Janssen-Potten et al. (2001) examined the effect of seat tilting on the pelvic tilt, balance control and postural muscle use. Providing a standard wheelchair with a cushion creating 10° forward inclination of the seat had no effect on pelvic tilt for persons with or without a SCI. The study did not reveal a difference in pelvic tilt as a result of seat manipulation. However, the difference between pelvic position at rest and in the forward-reaching position was significantly greater in non-sensorimotor-impaired persons than in persons with SCI. The second purpose of the study was to determine if the forward inclination of the seat impacts balance control and alternative muscle use in the thoracic SCI Group. There were no significant changes in centre of pressure displacement between the standard chair condition and the forward inclined seat condition for all three groups (high thoracic, low thoracic and able-bodied). Review of the kinematics combined with the electromyography data did not provide evidence for development of a protocol for wheelchair prescription for pelvic positioning in persons with a SCI.
There is level 2 and level 4 evidence (from one prospective controlled trial and one pre-post study; Hobson & Tooms 1992; Mao et al. 2006) that the typical SCI seated posture has spinal and pelvic changes/abnormalities.
There is level 2 evidence (from two prospective controlled studies; Hobson 1992; Shields & Cook 1992) that in sitting postures typically assumed by people with SCI, maximum sitting pressures are higher than in able-bodied people.
There is level 4 evidence (from one pre-post study; Mao et al. 2006) that use of lateral trunk supports in specialized seating improve spinal alignment, reduce lumbar angles and reduce muscular effort for postural control.
There is level 2 evidence (from one prospective controlled trial; Shields & Cook 1992) that the use of lumbar supports does not affect buttock pressure.

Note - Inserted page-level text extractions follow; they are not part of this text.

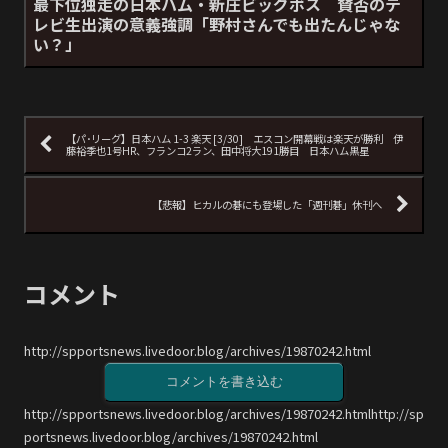
最下位独走の日本ハム・新庄ビッグボス 賛否のテ
レビ生出演の意義強調「野村さんでも出たんじゃな
い？」
【パ･リーグ】日本ハム 1-3 楽天 [3/30] エスコン開幕戦は楽天が勝利 伊
藤裕季也1号HR、フランコ2ラン、田中将大191勝目 日本ハム黒星
【悲報】ヒカルの碁にも登場した「週刊碁」休刊へ
コメント
http://spportsnews.livedoor.blog/archives/19870242.html
コメントを書き込む
http://spportsnews.livedoor.blog/archives/19870242.htmlhttp://sp
portsnews.livedoor.blog/archives/19870242.html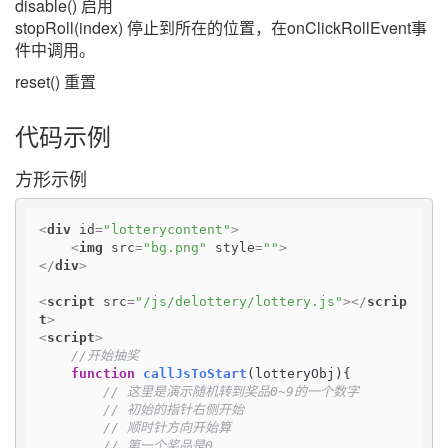
disable() 启用
stopRoll(index) 停止到所在的位置，在onClickRollEvent事
件中调用。
reset() 重置
代码示例
方形示例
<
div
id
=
"lotterycontent"
>
<
img
src
=
"bg.png"
style
=
""
>
</
div
>
<
script
src
=
"/js/delottery/lottery.js"
>
</
scrip
t
>
<
script
>
//开始抽奖
function
callJsToStart
(
lotteryObj
){

// 这里是演示随机转到奖品0~9的一个数字
// 初始的指针右侧开始
// 顺时针方向开始算
// 第一个奖品是0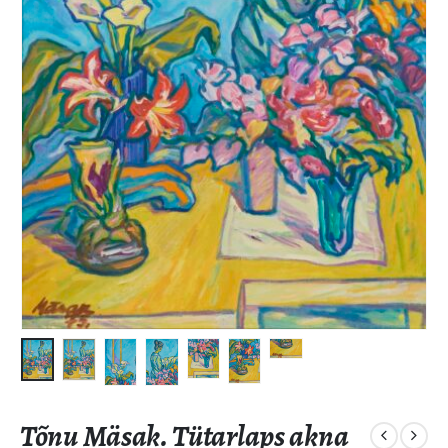
Tõnu Mäsak. Tütarlaps akna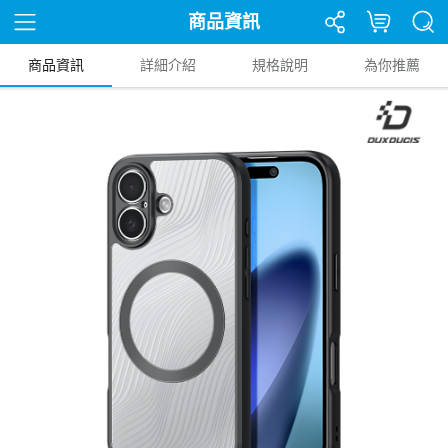
商品資訊
商品資訊
詳細介紹
規格說明
為你推薦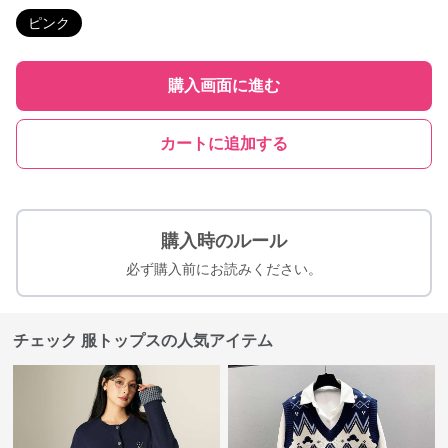
ピンク
購入画面に進む
カートに追加する
購入時のルール
必ず購入前にお読みください。
チェック 服トップスの人気アイテム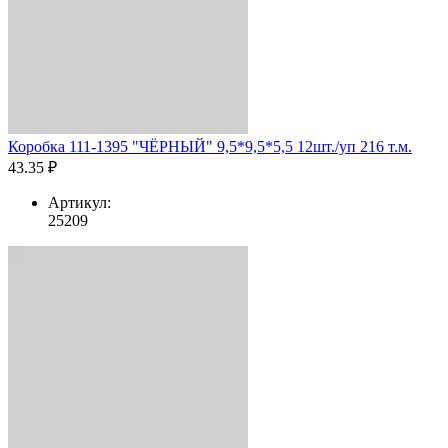
Коробка 111-1395 "ЧЁРНЫЙ" 9,5*9,5*5,5 12шт./уп 216 т.м.
43.35 ₽
Артикул:
25209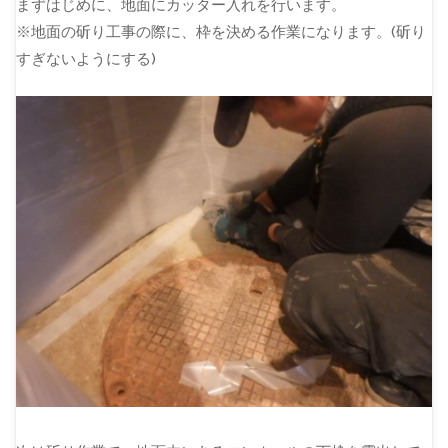
まずはじめに、地面にカッター入れを行います。
※地面の斫り工事の際に、枠を決める作業になります。(斫り
すぎないようにする)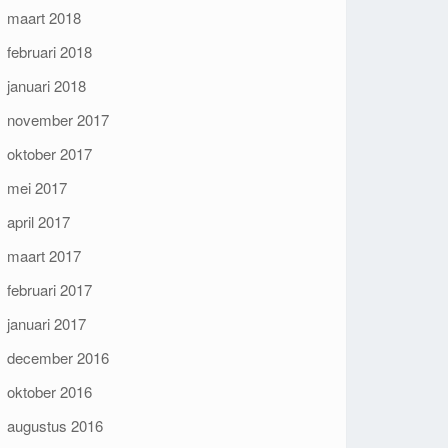
maart 2018
februari 2018
januari 2018
november 2017
oktober 2017
mei 2017
april 2017
maart 2017
februari 2017
januari 2017
december 2016
oktober 2016
augustus 2016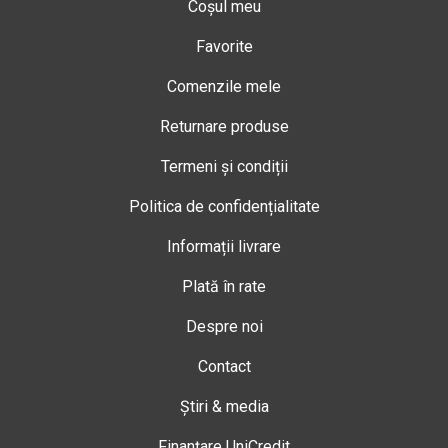
Coșul meu
Favorite
Comenzile mele
Returnare produse
Termeni și condiții
Politica de confidențialitate
Informații livrare
Plată în rate
Despre noi
Contact
Știri & media
Finanțare UniCredit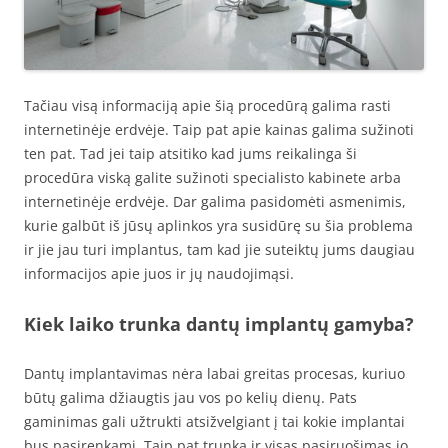
Tačiau visą informaciją apie šią procedūrą galima rasti
internetinėje erdvėje. Taip pat apie kainas galima sužinoti
ten pat. Tad jei taip atsitiko kad jums reikalinga ši
procedūra viską galite sužinoti specialisto kabinete arba
internetinėje erdvėje. Dar galima pasidomėti asmenimis,
kurie galbūt iš jūsų aplinkos yra susidūrę su šia problema
ir jie jau turi implantus, tam kad jie suteiktų jums daugiau
informacijos apie juos ir jų naudojimąsi.
Kiek laiko trunka dantų
implantų
gamyba?
Dantų implantavimas nėra labai greitas procesas, kuriuo
būtų galima džiaugtis jau vos po kelių dienų. Pats
gaminimas gali užtrukti atsižvelgiant į tai kokie implantai
bus pasirenkami. Taip pat trunka ir visas pasiruošimas jo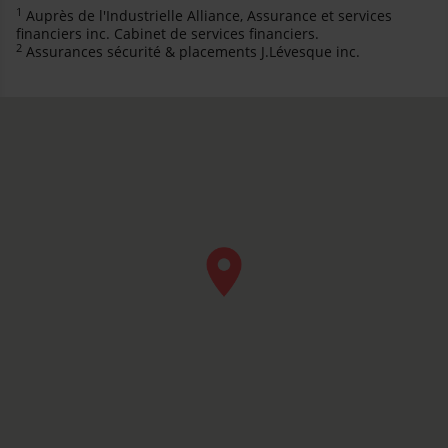
1
Auprès de l'Industrielle Alliance, Assurance et services
financiers inc. Cabinet de services financiers.
2
Assurances sécurité & placements J.Lévesque inc.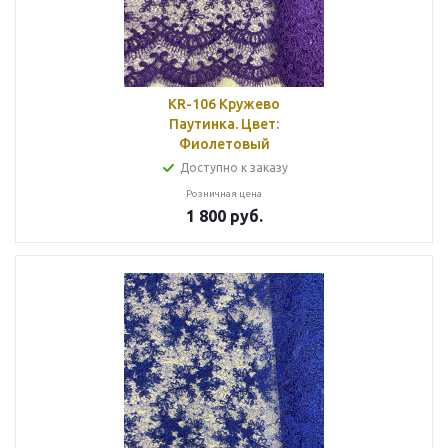
KR-106 Кружево
Паутинка. Цвет:
Фиолетовый
Доступно к заказу
Розничная цена
1 800
руб.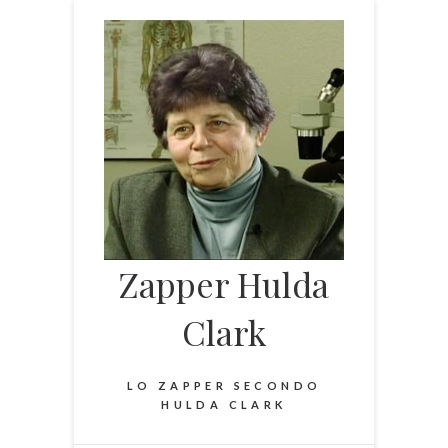
Skip
to
content
Zapper Hulda
Clark
LO ZAPPER SECONDO
HULDA CLARK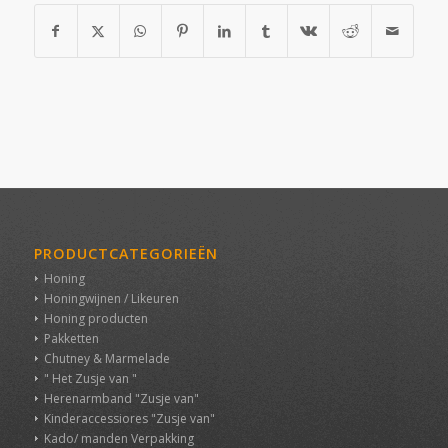
PRODUCTCATEGORIEËN
Honing
Honingwijnen / Likeuren
Honing producten
Pakketten
Chutney & Marmelade
" Het Zusje van "
Herenarmband "Zusje van"
Kinderaccessiores "Zusje van"
Kado/ manden Verpakking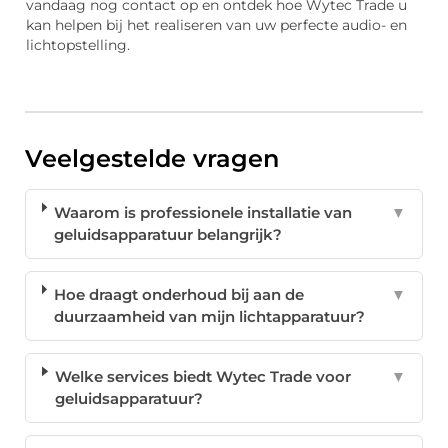
vandaag nog contact op en ontdek hoe Wytec Trade u
kan helpen bij het realiseren van uw perfecte audio- en
lichtopstelling.
Veelgestelde vragen
Waarom is professionele installatie van
▼
geluidsapparatuur belangrijk?
Hoe draagt onderhoud bij aan de
▼
duurzaamheid van mijn lichtapparatuur?
Welke services biedt Wytec Trade voor
▼
geluidsapparatuur?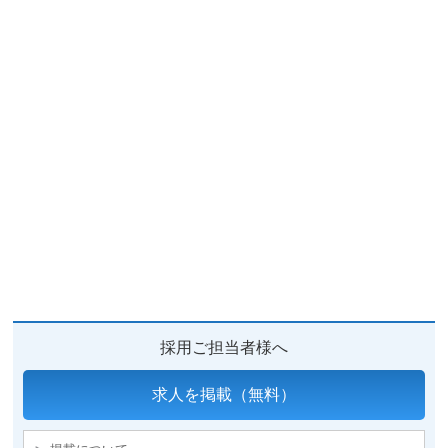
採用ご担当者様へ
求人を掲載（無料）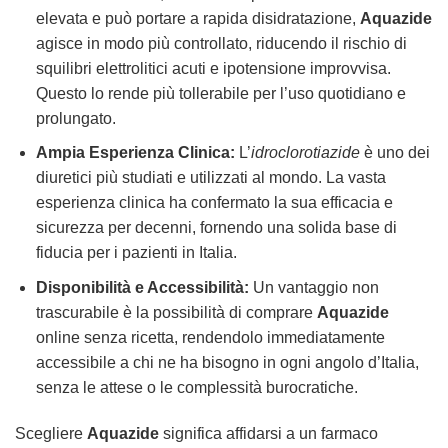
elevata e può portare a rapida disidratazione,
Aquazide
agisce in modo più controllato, riducendo il rischio di
squilibri elettrolitici acuti e ipotensione improvvisa.
Questo lo rende più tollerabile per l’uso quotidiano e
prolungato.
Ampia Esperienza Clinica:
L’
idroclorotiazide
è uno dei
diuretici più studiati e utilizzati al mondo. La vasta
esperienza clinica ha confermato la sua efficacia e
sicurezza per decenni, fornendo una solida base di
fiducia per i pazienti in Italia.
Disponibilità e Accessibilità:
Un vantaggio non
trascurabile è la possibilità di comprare
Aquazide
online senza ricetta, rendendolo immediatamente
accessibile a chi ne ha bisogno in ogni angolo d’Italia,
senza le attese o le complessità burocratiche.
Scegliere
Aquazide
significa affidarsi a un farmaco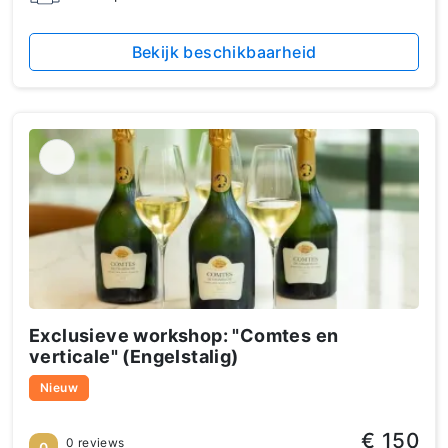
Bekijk beschikbaarheid
Exclusieve workshop: "Comtes en
verticale" (Engelstalig)
Nieuw
€ 150
0 reviews
0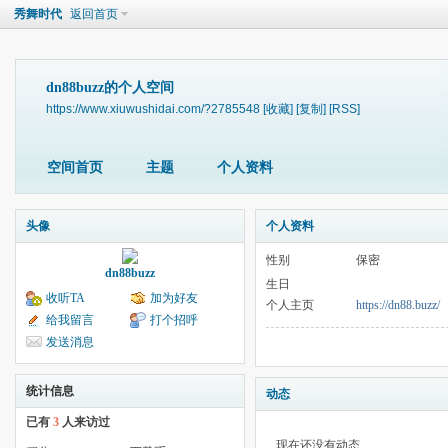
秀舞时代
返回首页
dn88buzz的个人空间
https://www.xiuwushidai.com/?2785548
[收藏]
[复制]
[RSS]
空间首页
主题
个人资料
头像
个人资料
性别
保密
dn88buzz
生日
收听TA
加为好友
个人主页
https://dn88.buzz/
给我留言
打个招呼
发送消息
统计信息
动态
已有
3
人来访过
现在还没有动态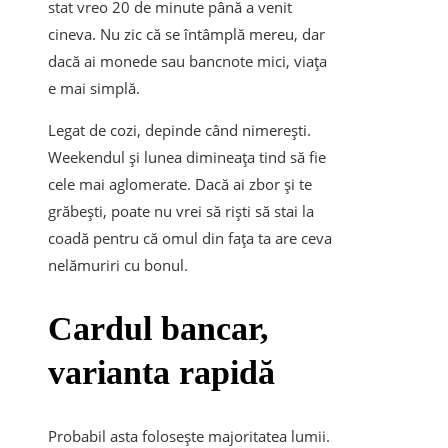
stat vreo 20 de minute până a venit
cineva. Nu zic că se întâmplă mereu, dar
dacă ai monede sau bancnote mici, viața
e mai simplă.
Legat de cozi, depinde când nimerești.
Weekendul și lunea dimineața tind să fie
cele mai aglomerate. Dacă ai zbor și te
grăbești, poate nu vrei să riști să stai la
coadă pentru că omul din fața ta are ceva
nelămuriri cu bonul.
Cardul bancar,
varianta rapidă
Probabil asta folosește majoritatea lumii.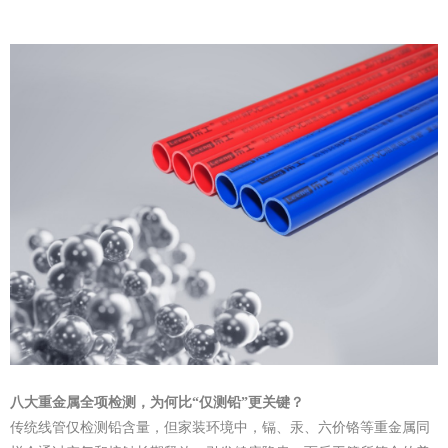
八大重金属全项检测，为何比“仅测铅”更关键？
传统线管仅检测铅含量，但家装环境中，镉、汞、六价铬等重金属同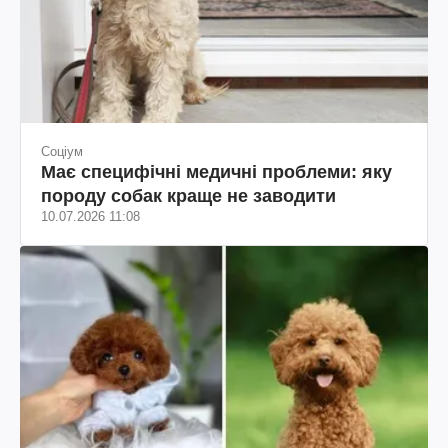
Соціум
Має специфічні медичні проблеми: яку
породу собак краще не заводити
10.07.2026 11:08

There is level 3 evidence (from one case control study; Janssen-Potten et al. 2001) that there is no difference in balance and postural muscle control between static positions on a level surface and a 10° forward incline for people with SCI; the pelvic position does not change as compared to able-bodied participants.
- Individual attention to spinal/pelvic positioning for SCI clients is essential for appropriate wheelchair prescription and set-up.
Use of lateral trunk supports in specialized seating improve spinal alignment, reduce lumbar angles and reduce muscular effort for postural control.